Do Mormons believe in the equality of men and women?

No. But most Mormons will tell you they do, just that men and women have "different roles". When it comes down to it, however. . .  

  • Women are taught that they have "separate roles" on this earth from women and that men are to preside in the home.
  • Women are excluded from the highest leadership quorums of the LDS Church, on basis of their anatomy.
  • Women are taught that our male God has a wife but we are not permitted to know more about her, pray to her, speculate about her, write about her, etc., at the risk of excommunication.  
  • Women, but not men, are required to veil their faces in the temple in order to petition God. 
  • Women make covenants to hearken (defined as given respectful attention) to their husbands, while husbands are not required to do the same for their wives. The phrase used to be "obey," but was changed in in the 1990s. 
  • In the temple, women are told that they will serve under their husbands in the eternities. 
  • Women are told that they need to be married to be taken "through the veil" and into God's presence. Men are not taken "through the veil" by their wives.
  • The LDS Church expended significant money and effort to defeat the Equal Right's Amendment in the 1970s. 

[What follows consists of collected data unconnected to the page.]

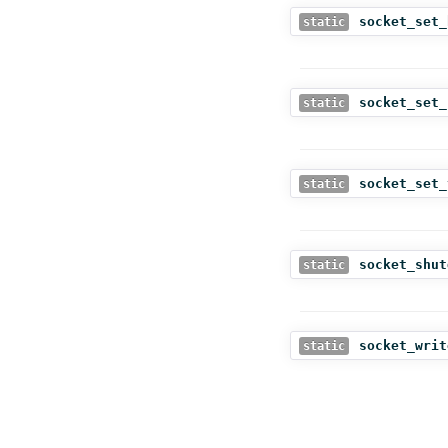
socket_set_
static
socket_set_
static
socket_set_
static
socket_shut
static
socket_writ
static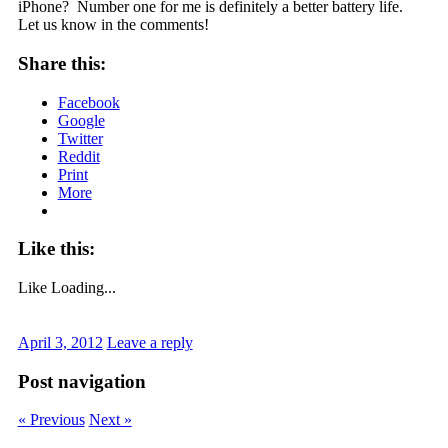
iPhone? Number one for me is definitely a better battery life.
Let us know in the comments!
Share this:
Facebook
Google
Twitter
Reddit
Print
More
Like this:
Like
Loading...
April 3, 2012
Leave a reply
Post navigation
« Previous
Next »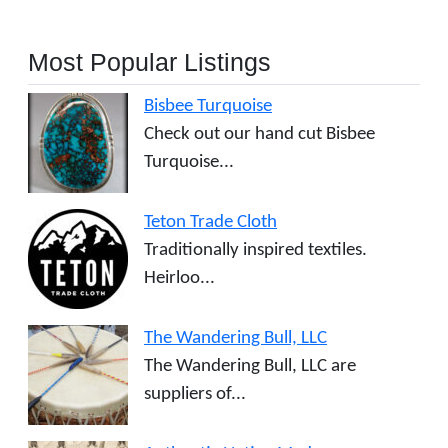
Most Popular Listings
Bisbee Turquoise
Check out our hand cut Bisbee
Turquoise...
Teton Trade Cloth
Traditionally inspired textiles.
Heirloo...
The Wandering Bull, LLC
The Wandering Bull, LLC are
suppliers of...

"Separate but equal" didn't work for the blacks during segregation, and it doesn't work for women in Mormonism.  

How can we stop the influence of pornography?

By no longer guilt-tripping and shaming people who look at it. This creates far more problems and "addictions" than it fixes. Looking at pornography occasionally does not constitute an addiction. I'm not saying pornography is a good thing. But I have seen what the church's approach to healing people from the "addiction" of pornography has done to good people. 

What is the Church's attitudes towards homosexuality? Why is same-sex marriage important to the Mormon Church?

Similar to many, many fundamentalist Christian groups, the LDS Church teaches that homosexual actions constitute a severe sin (in the case of Mormonism, they are a sexual sin that is second only to murder in severity). Generally speaking, the bar that constitutes "homosexual activity" is considerably lower than that which constitutes "heterosexual activity". Mormonism rejects homosexual activity within marriage, and actively works to disallow gays from having the legal right to be wed. In addition, you would be hard-pressed to find a Mormon bishop that would be ok with a gay man having a boyfriend, even if they kept the heterosexual version of the law of chastity (in other words, could kiss, make out, hold hands, etc.) Indeed, gay Mormon men who get married to their partners are excommunicated.

The Mormon Church also teaches that the there is a "War on the Family" instituted by Satan, and that gay marriage is part of Satan's plan to "destroy the family".